REQUIREMENT
Give back the lines below exactly, but do not include any pictures.

AVAILABLE DATA
::::::

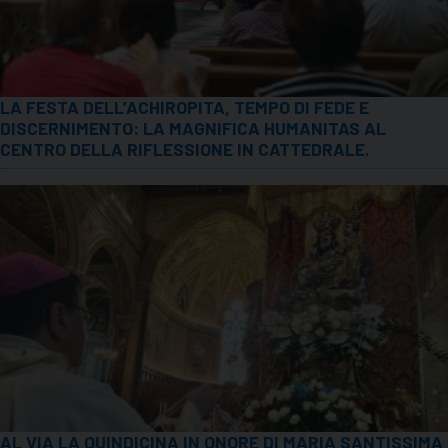
LA FESTA DELL’ACHIROPITA, TEMPO DI FEDE E
DISCERNIMENTO: LA MAGNIFICA HUMANITAS AL
CENTRO DELLA RIFLESSIONE IN CATTEDRALE.
AL VIA LA QUINDICINA IN ONORE DI MARIA SANTISSIMA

::::::

FINAL ANSWER
LA FESTA DELL’ACHIROPITA, TEMPO DI FEDE E
DISCERNIMENTO: LA MAGNIFICA HUMANITAS AL
CENTRO DELLA RIFLESSIONE IN CATTEDRALE.
AL VIA LA QUINDICINA IN ONORE DI MARIA SANTISSIMA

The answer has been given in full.